The man nodded and unplugged the optic, and Sheen, back at her post, quickly replaced the cover she had removed. By now Pramer had climbed inside the compartment, quickly followed by Layden who retained the essential console, then Sheen. Cormac stepped into the cramped compartment just as the digger arm started moving again. After a moment the earth scoop swung across then in, blocking out the light as it crashed into the slot at the mouth of the compartment. After a moment a greenish hue filled the space as Pramer stuck a chemical light ball to one ceramal wall.

"Can we talk now?" asked Layden.

"Certainly," said Cormac, "but I'd advise against doing it too loudly—there's still ears out there."

"Tell me about the program you used?" Layden was very doubtful that any human could create a program capable of penetrating the security around the dreadnought, for he possessed sufficient expertise to know what it would be up against.

"It was a mutagenic worm," said Cormac. "Carl knew more about it than me. It apparently causes a viral fault to develop in the garage memory, and erasing the fault erases that part of the memory too. The AI will know maintenance was scheduled but the details will be gone."

"The drone?"

"Shares memory with the garage com system—quite primitive. Most of the security in the area is outside these garages."

Layden frowned. "Very useful guy, this Carl."

Cormac pretended anger. "Which is why you people were stupid to try killing him."

"Not my people." Layden held out his hand to Sheen who passed over the screwdriver kit, from which he selected a multidriver with which he started removing the screws securing a panel within the compartment.

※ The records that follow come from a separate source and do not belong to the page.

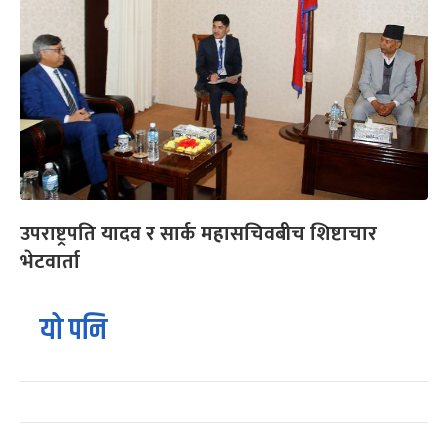
उपराष्ट्रपति यादव र सार्क महासचिवबीच शिष्टाचार
भेटवार्ता
यो पनि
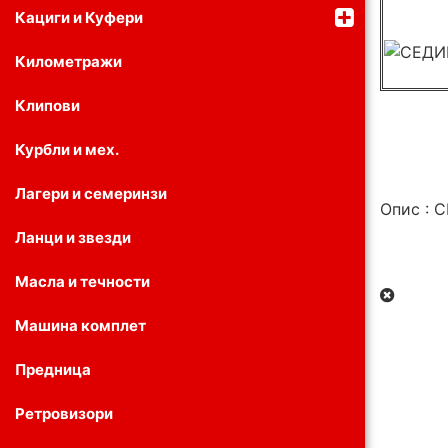
Кациги и Куфери
Километражи
Клипови
Курбли и мех.
Лагери и семеринзи
Опис : 
Ланци и звезди
Масла и течности
Машина комплет
Предница
Ретровизори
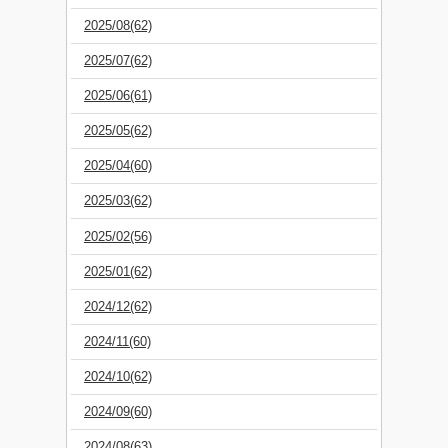
2025/08(62)
2025/07(62)
2025/06(61)
2025/05(62)
2025/04(60)
2025/03(62)
2025/02(56)
2025/01(62)
2024/12(62)
2024/11(60)
2024/10(62)
2024/09(60)
2024/08(63)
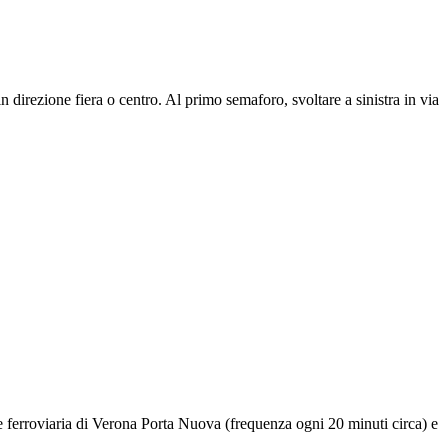
 direzione fiera o centro. Al primo semaforo, svoltare a sinistra in via
ne ferroviaria di Verona Porta Nuova (frequenza ogni 20 minuti circa) e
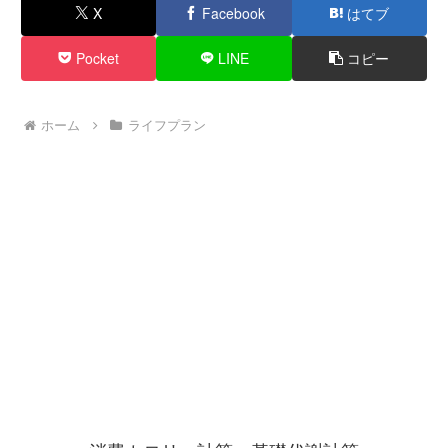
X
Facebook
はてブ
Pocket
LINE
コピー
ホーム
ライフプラン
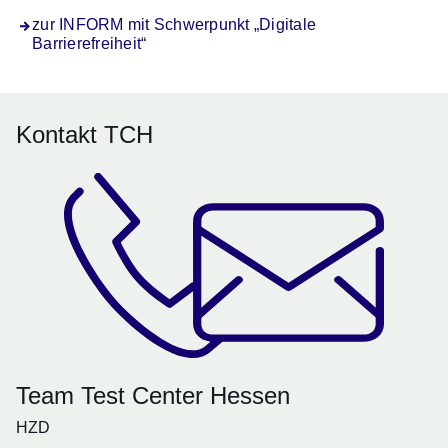
zur INFORM mit Schwerpunkt „Digitale
Barrierefreiheit“
Kontakt TCH
Team Test Center Hessen
HZD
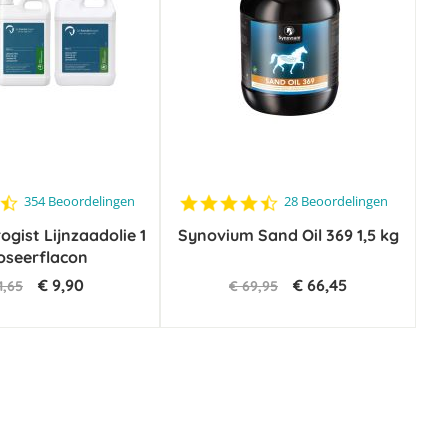
4.6
4.6
354 Beoordelingen
28 Beoordelingen
star
star
gist Lijnzaadolie 1
rating
Synovium Sand Oil 369 1,5 kg
rating
Doseerflacon
€ 9,90
€ 66,45
1,65
€ 69,95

"How long?" asked Pramer, while fiddling with his artificial hand.

"Twenty minutes," Cormac replied. "Then this dozer sets out to shove a spill away from the north side of the ship. Despite its supposed fault it'll be used because only the dozer blade will be needed, not the digger arms."

Cormac sat down with his back against one wall. All the others made themselves comfortable too then fell into desultory silence. Cormac closed his eyes and tried to force himself to relax, or to at least display a veneer of that state. But inside he was tightly wound, both scared and elated, all too aware that at any moment this could all go badly wrong and he could end up dead. He had never felt so alive.

"What are you going to do with them?" asked Layden.

It took Cormac a moment to realise the question had been directed at him. He opened his eyes and saw that all three of them were gazing at him as they awaited his reply. He could have shrugged this off mercenary style and said that was none of his concern, but he too was supposed to be a Separatist, he too was supposed to be a fighter for the Cause.